**What needs to be done**
Copy out each line below in which the string "Summary" appears.

**The data**

=== Begin Enclosure ===

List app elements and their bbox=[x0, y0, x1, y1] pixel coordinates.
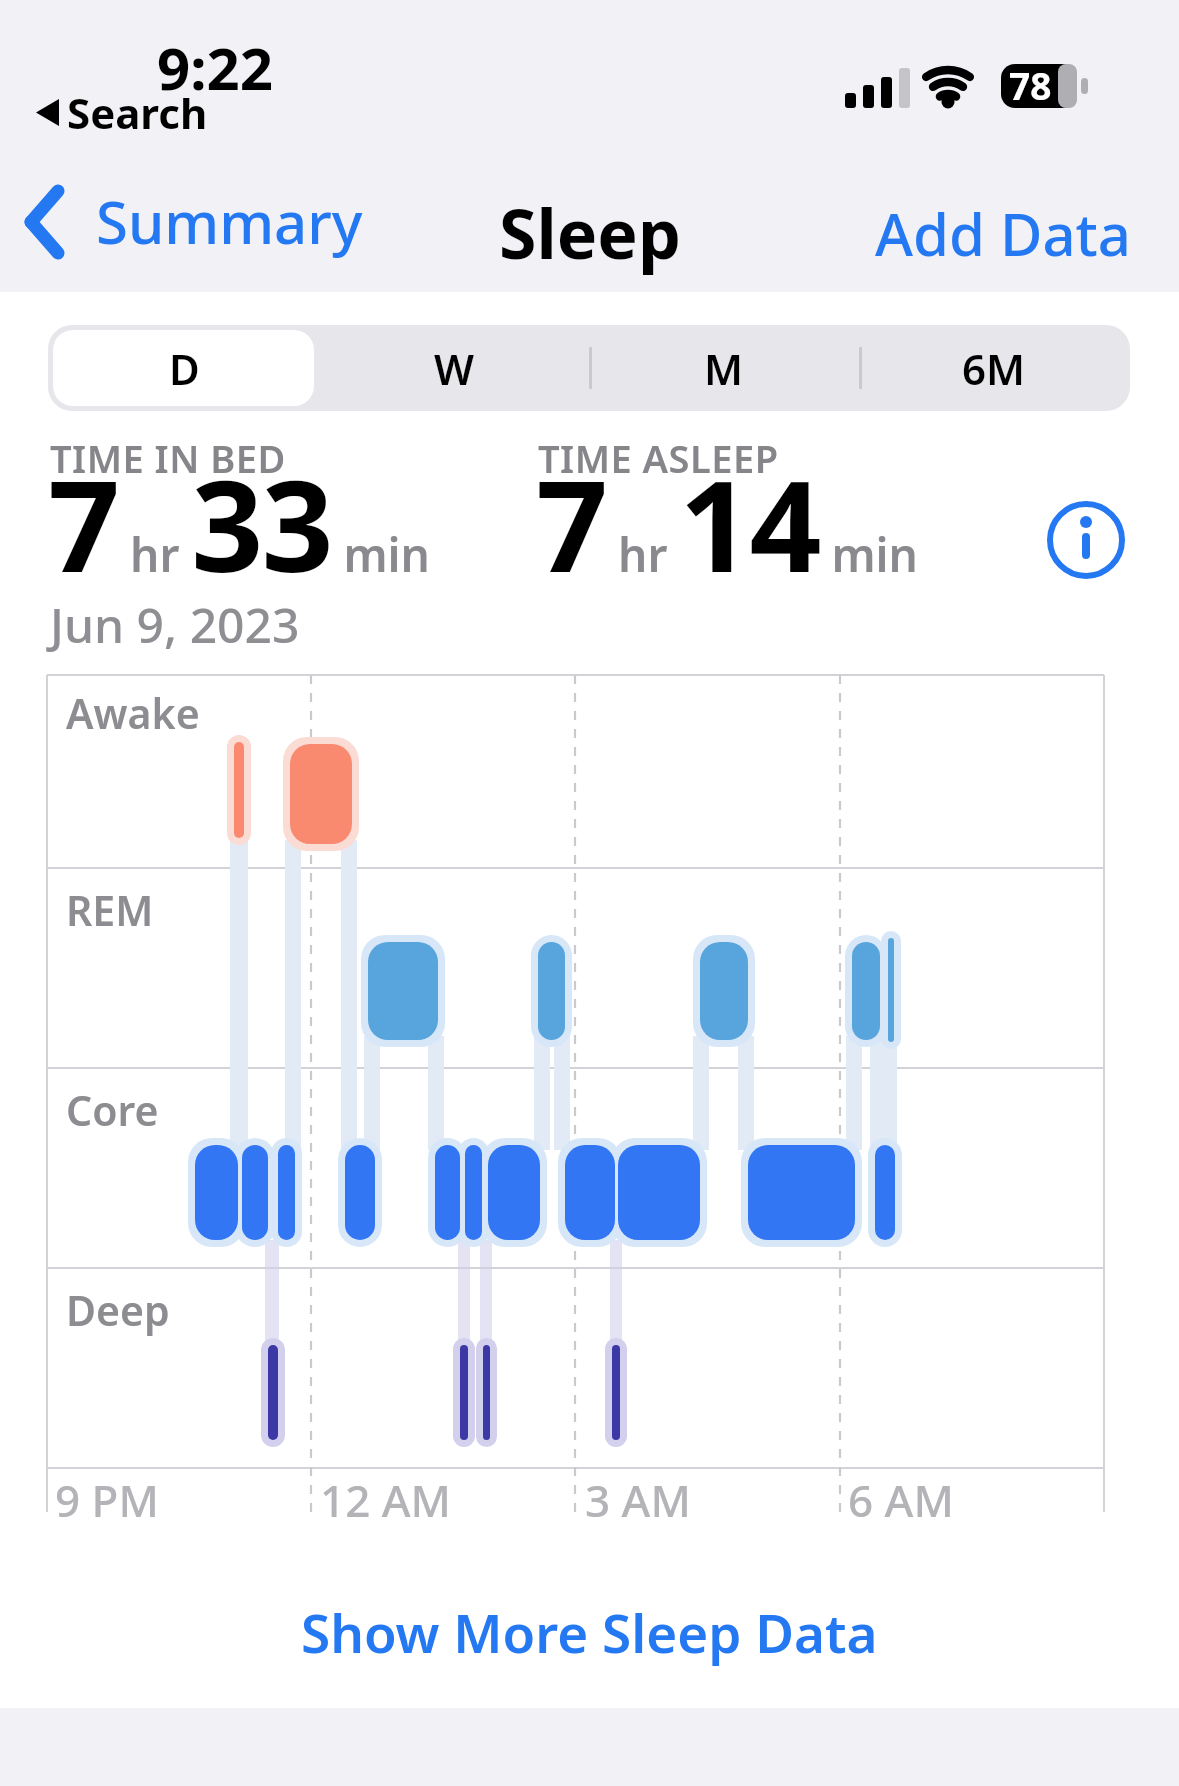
button[interactable]: D bbox=[49, 325, 319, 411]
staticText: 3 AM bbox=[585, 1470, 691, 1530]
staticText: 12 AM bbox=[320, 1470, 451, 1530]
staticText: W bbox=[434, 340, 475, 397]
staticText: Deep bbox=[66, 1282, 170, 1338]
staticText: Awake bbox=[66, 685, 200, 741]
staticText: TIME IN BED bbox=[50, 432, 286, 484]
staticText: TIME ASLEEP bbox=[538, 432, 779, 484]
staticText: 9:22 bbox=[157, 28, 273, 107]
staticText: 9 PM bbox=[55, 1470, 159, 1530]
staticText: Search bbox=[67, 84, 208, 141]
button[interactable]: 6M bbox=[859, 325, 1129, 411]
staticText: Jun 9, 2023 bbox=[50, 592, 300, 657]
staticText: Add Data bbox=[875, 194, 1131, 273]
button[interactable]: Summary bbox=[20, 182, 363, 261]
staticText: Show More Sleep Data bbox=[301, 1596, 878, 1668]
button[interactable]: M bbox=[589, 325, 859, 411]
staticText: 7 hr 14 min bbox=[536, 437, 918, 609]
button[interactable] bbox=[1048, 502, 1124, 578]
staticText: 78 bbox=[1009, 60, 1052, 110]
staticText: REM bbox=[66, 882, 154, 938]
staticText: Core bbox=[66, 1082, 159, 1138]
button[interactable]: W bbox=[319, 325, 589, 411]
button[interactable]: Add Data bbox=[875, 194, 1131, 273]
staticText: D bbox=[169, 340, 200, 397]
staticText: Summary bbox=[96, 182, 363, 261]
staticText: 6M bbox=[962, 340, 1026, 397]
staticText: Sleep bbox=[499, 186, 681, 279]
staticText: M bbox=[704, 340, 744, 397]
staticText: 7 hr 33 min bbox=[48, 437, 430, 609]
button[interactable]: Show More Sleep Data bbox=[281, 1590, 898, 1674]
staticText: 6 AM bbox=[848, 1470, 954, 1530]
button[interactable]: Search bbox=[36, 84, 208, 141]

=== End Enclosure ===

**Reply**
button[interactable]: Summary bbox=[20, 182, 363, 261]
staticText: Summary bbox=[96, 182, 363, 261]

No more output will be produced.